Atomic Size - Group trends Within each group (vertical column), the atomic radius tends to increase with increasing the period number(energy level). H Li Na K Rb
Going from left to right across a period, the size gets smaller. Electrons are in the same energy level. But, there is more nuclear charge. So Outer electrons are pulled closer. Na MgAlSiP S ClAr
Energy levels and Shielding have an effect on the GROUP Nuclear charge has an effect on a PERIOD.
When electrons are added to an atom, the mutual repulsions between them increase. This causes the electrons to push apart and occupy a larger volume. So, negative ions are 1.5 to 2 times larger than the atoms from which they are formed.
When electrons are removed from an atom, the electron - electron repulsions decrease, which allows the remaining electrons to be pulled closer together around the nucleus. Therefore, positive ions are always smaller than the atoms from which they are formed
The ionization energy (IE) is the energy required to remove an electron from an isolated, gaseous atom or ion in its ground state. The energy required to remove only the first electron is called the first ionization energy. The second ionization energy is the energy required to remove the second electron. ◦ Always greater than first IE.
The third IE is the energy required to remove a third electron. ◦ Greater than 1st and 2nd IE
From the table, Lithium, for example, has three ionization energies because it has three electrons.
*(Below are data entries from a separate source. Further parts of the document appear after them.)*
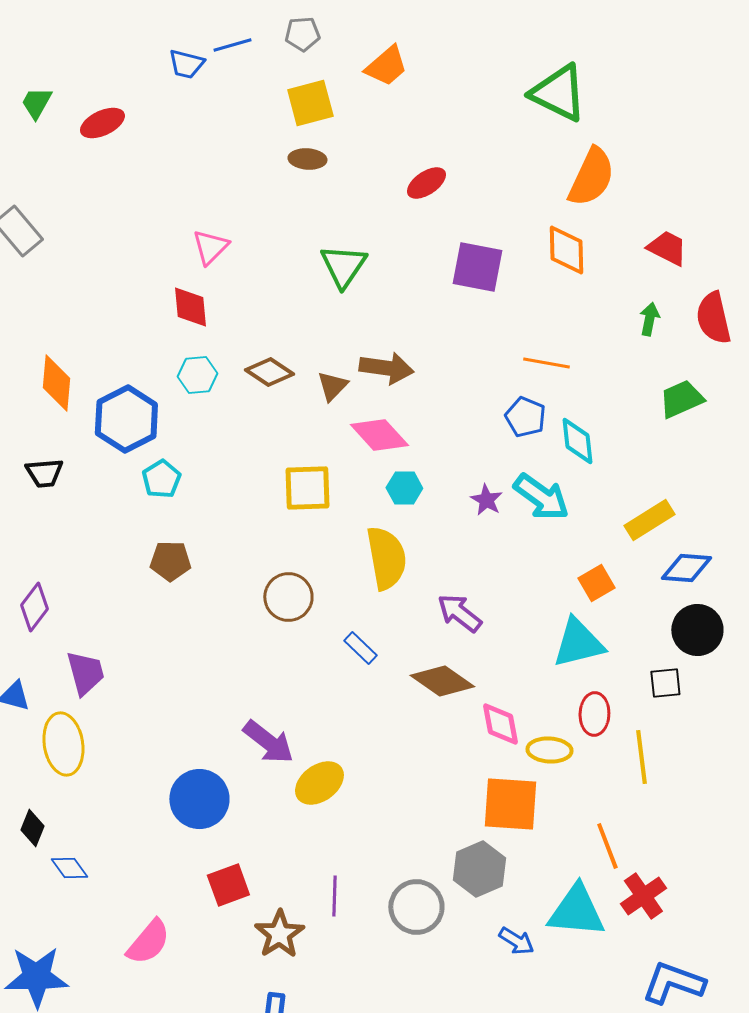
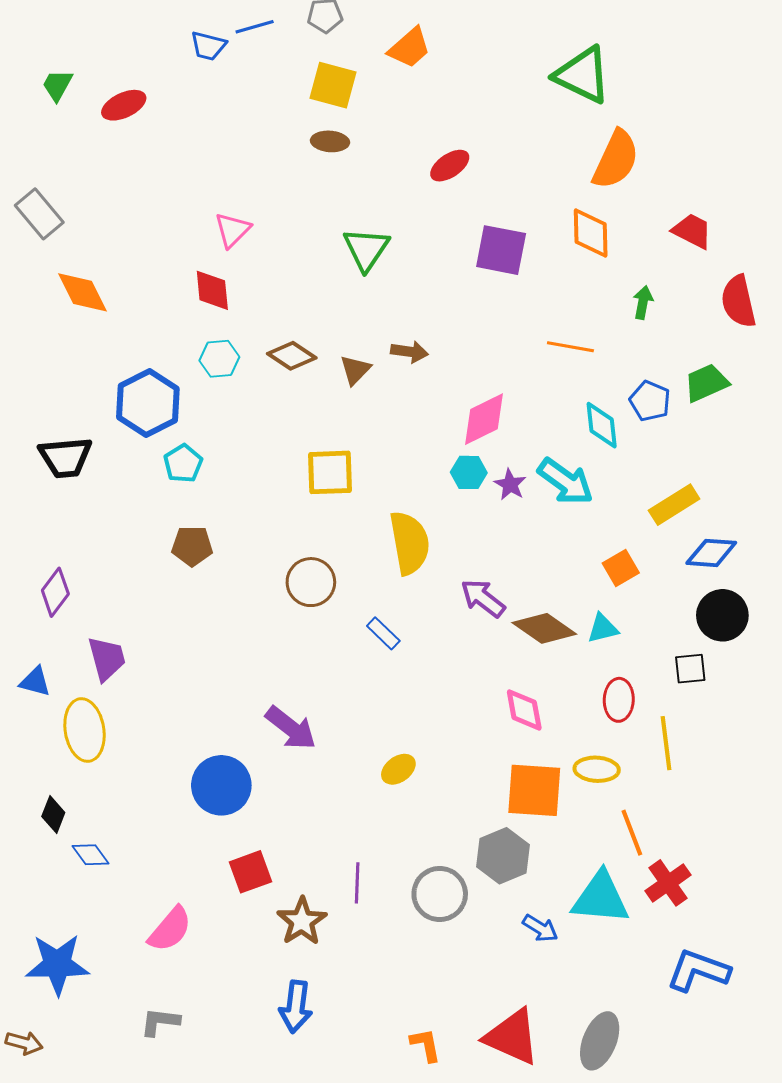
yellow square: (310, 103) -> (333, 85), turned 30
green arrow: (649, 319) -> (643, 302), moved
brown arrow: (386, 368) -> (409, 352), size x0.7
orange diamond: (56, 383) -> (82, 292), moved, turned -32
blue pentagon: (525, 417) -> (650, 401), moved
pink diamond: (379, 435) -> (484, 419), moved, turned -74
black trapezoid: (44, 473) -> (65, 457), size x1.4
cyan hexagon: (404, 488) -> (469, 472), moved
cyan triangle: (578, 643) -> (603, 628), size x0.6
brown diamond: (442, 681) -> (544, 628), moved
yellow ellipse: (549, 750) -> (597, 769), moved
yellow ellipse: (319, 783) -> (398, 769), moved, size x0.7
Removing the outer 1s 2 2s 1 Electron from the isolated Lithium atoms to give lithium ions Li + requires 520 kJ/mol, so the first IE = 520 kJ/mol The second IE of lithium is = 7297 kJ/mol Li + (g) Li 2+ (g) + e – Removal of an electron from the now-exposed 1s 2 core of lithium requires more than thirteen times the energy used to remove the first electron
The greater the nuclear charge, the greater IE. Greater distance from nucleus decreases IE Filled and half-filled orbitals have lower energy, so achieving them is easier, lower IE. Shielding effect.
The electron on the outermost energy level has to look through all the other energy levels to see the nucleus. Electrons have the same shielding, if they are in the same period
1)Ionization Energy - Group trends As you go down a group, the first IE decreases because... ◦ The electron is further away from the attraction of the nucleus, and ◦ There is more shielding. ◦ So, it will be easier to remove the electron.
2) Ionization Energy - Period trends All the atoms in the same period have the same energy level. Same shielding. But, increasing nuclear charge. So IE generally increases from left to right. Exceptions at full and 1/2 full orbitals.
Full Energy Levels require lots of energy to remove their electrons. ◦ Noble Gases have full orbitals. Atoms behave in ways to try and achieve a noble gas configuration.
The electron affinity (EA) is the potential energy change associated with the addition of an electron to a gaseous atom or ion in its ground state. If the negative ion is stable, the energy change for its formation is a negative number (EA= - value). When a second electron must be added, work must be done to force the electron into an already negative ion. this is an endothermic process, (EA= + value).
From up to down in the group the EA decreases. 2) Electron affinity –Period Trend The general trend from left to right in any period is toward more negative electron affinities. The EA increases. Note especially that the Group VIA and Group VIIA elements have the largest negative electron affinities of any of the main-group elements.
Electronegativity is the tendency for an atom to attract electrons to itself when it is chemically combined with another element. They share the electron, but how equally do they share it? An element with a big electronegativity means it pulls the electron towards itself strongly.
1)Electronegativity - Group Trend The further down a group, the farther the electron is away from the nucleus, plus the more electrons an atom has. Thus, more willing to share. Low electronegativity.
2) Electronegativity - Period Trend Metals at the left of the table, let their electrons go easily Thus, low electronegativity At the right end of the table, are the nonmetals. They want more electrons. Try to take them away from others So, high electronegativity.
The arrows indicate the trend: Ionization energy and Electronegativity INCREASE in these directions.